**INSTRUCTIONS TO FOLLOW**: In the entries below, count the lines holding "Cookies". Reply with the number only.

-- Opening Marker --

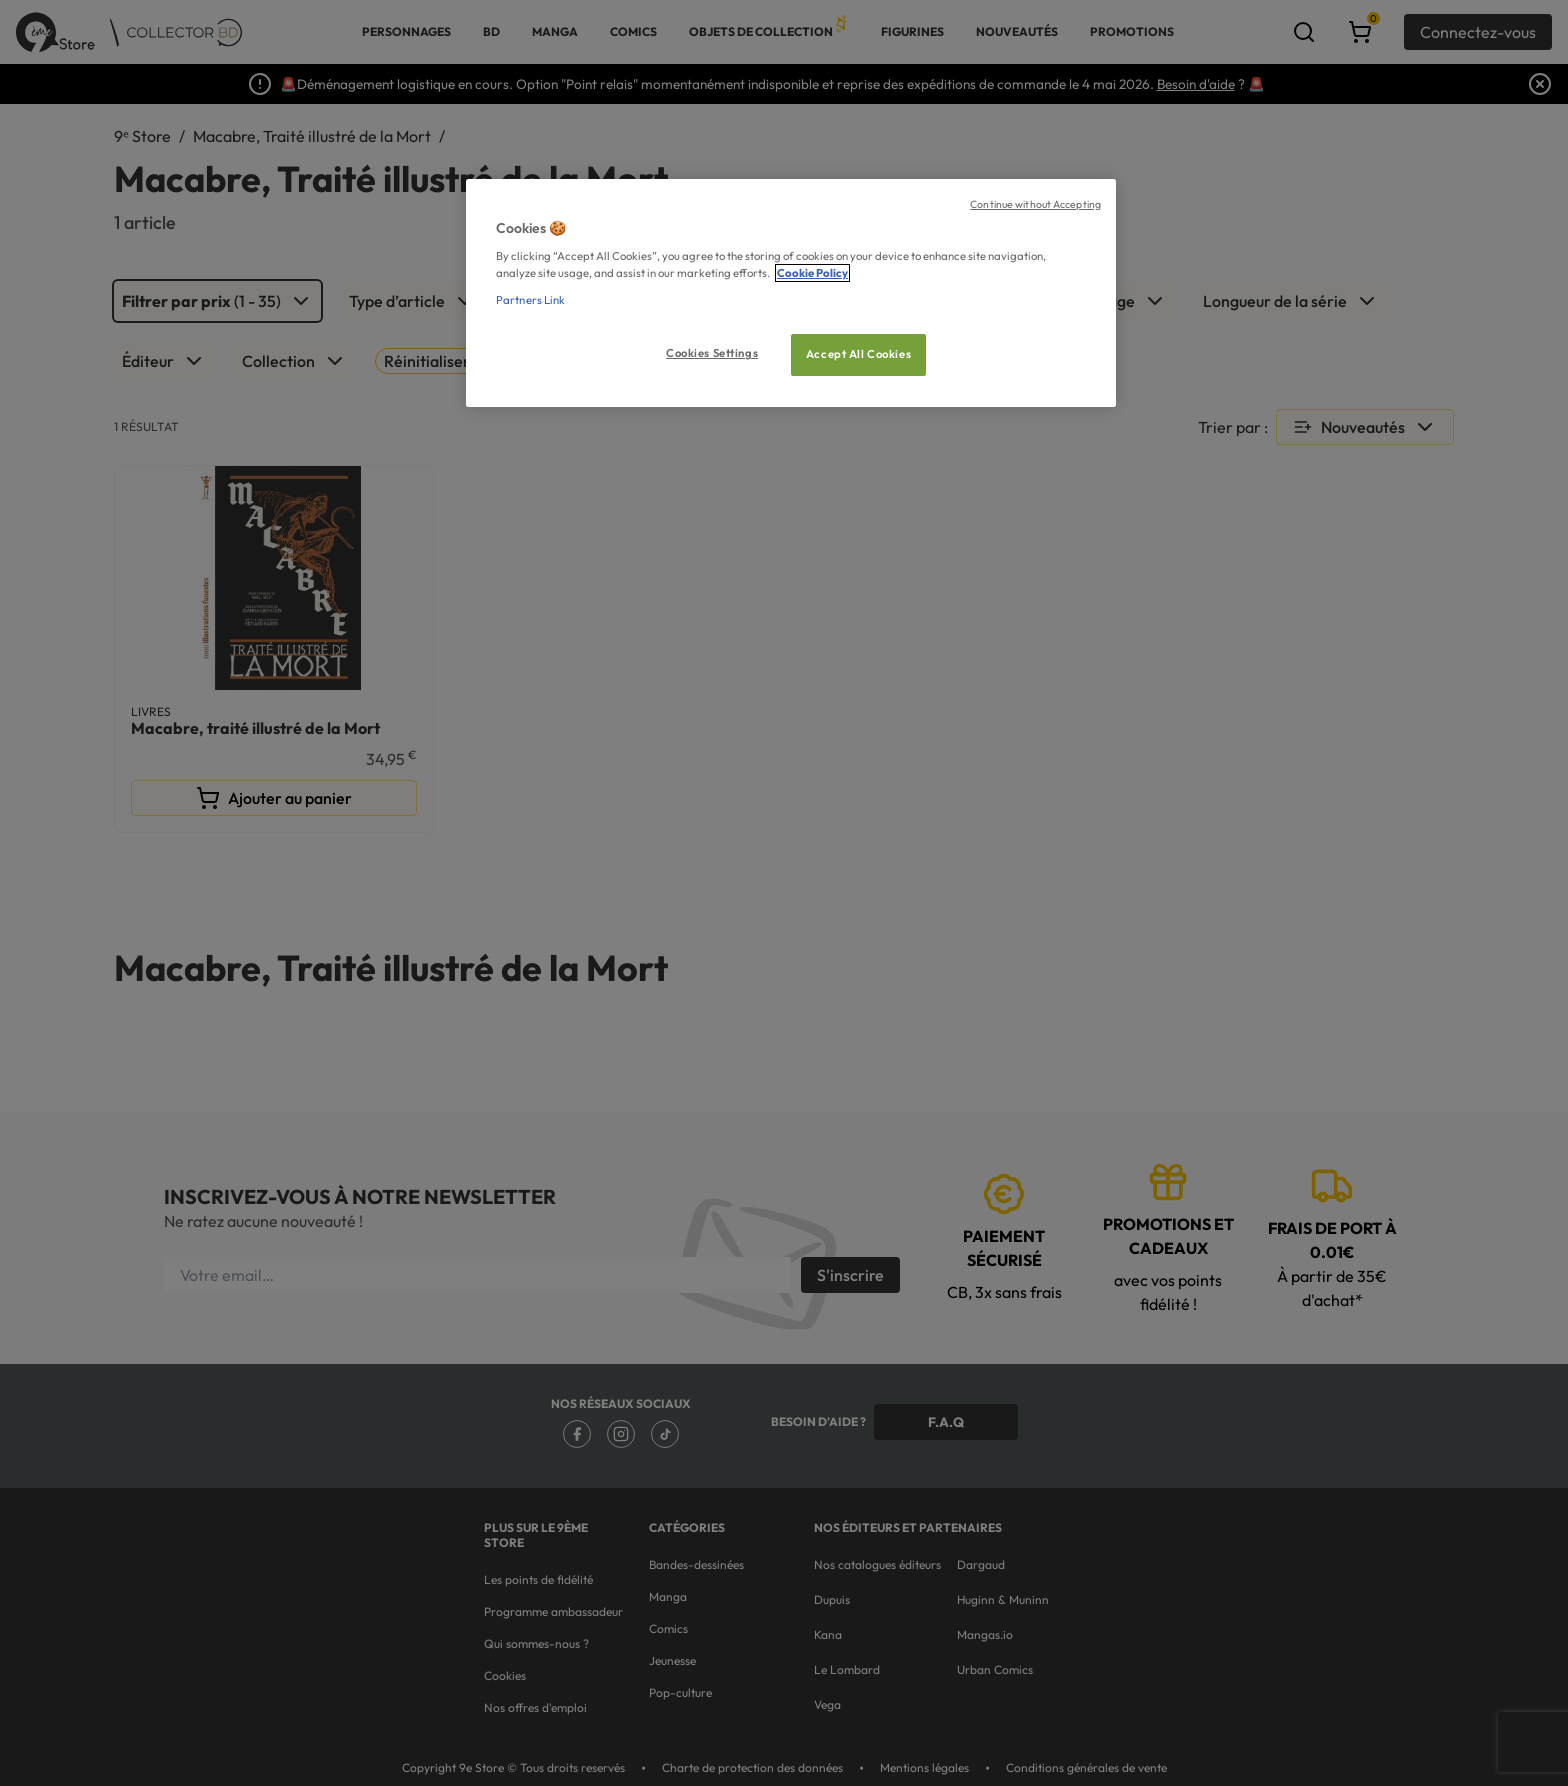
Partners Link (530, 300)
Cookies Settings (712, 353)
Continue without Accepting (1035, 204)
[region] (791, 293)
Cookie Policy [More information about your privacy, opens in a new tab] (812, 273)
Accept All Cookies (858, 354)
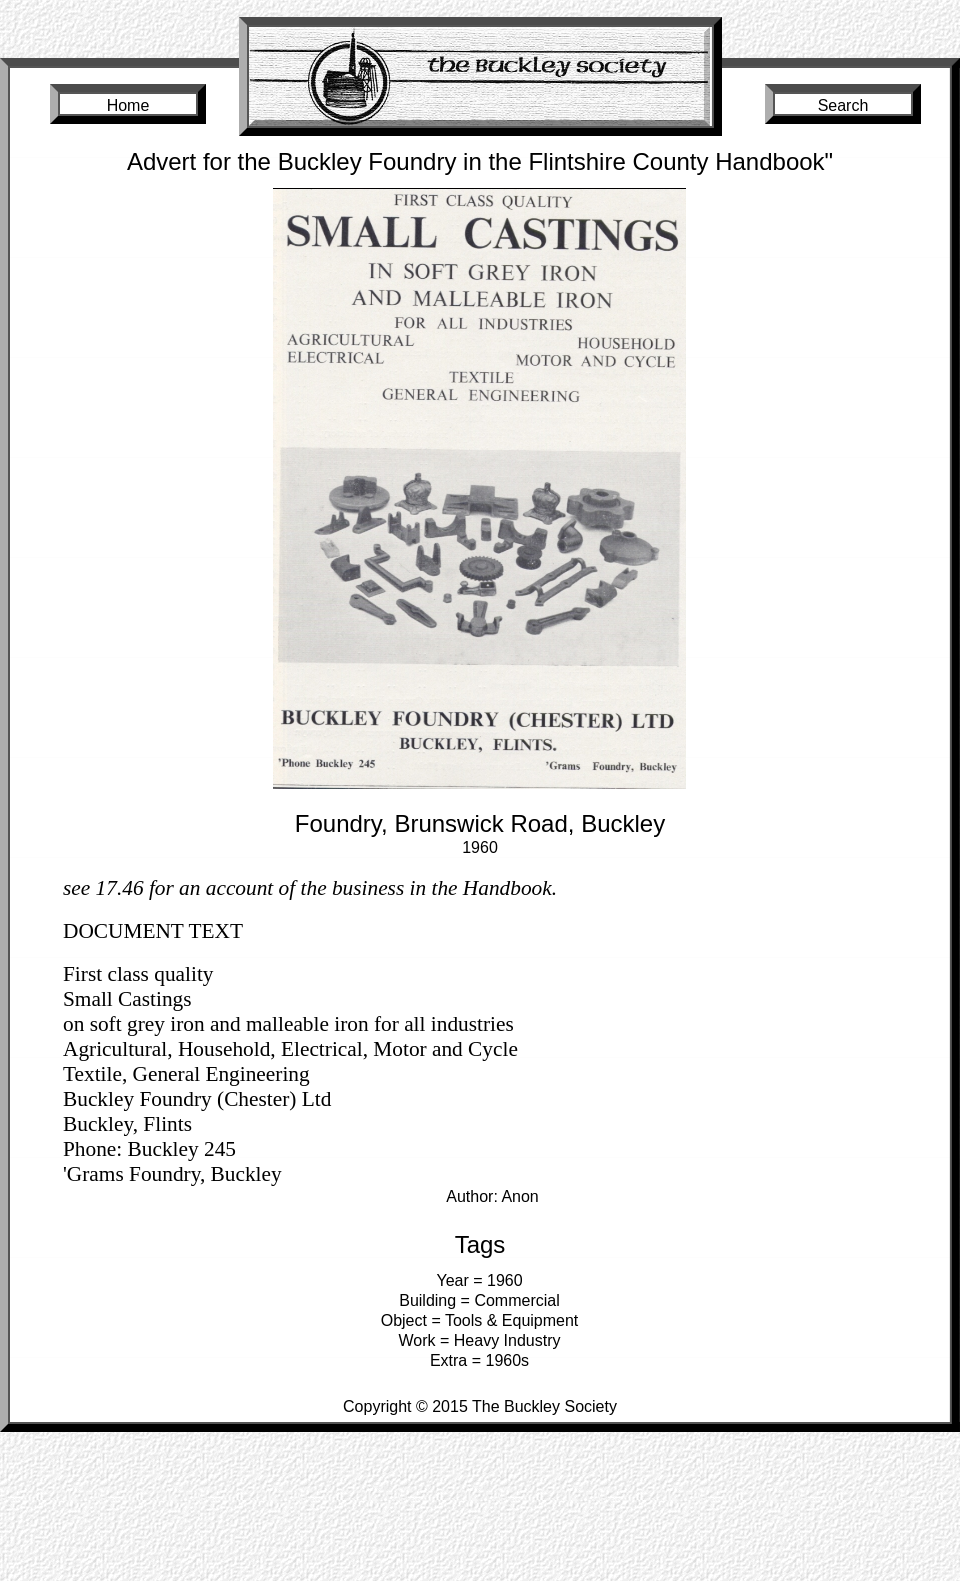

-- Closing Marker --

**THE ANSWER**: 2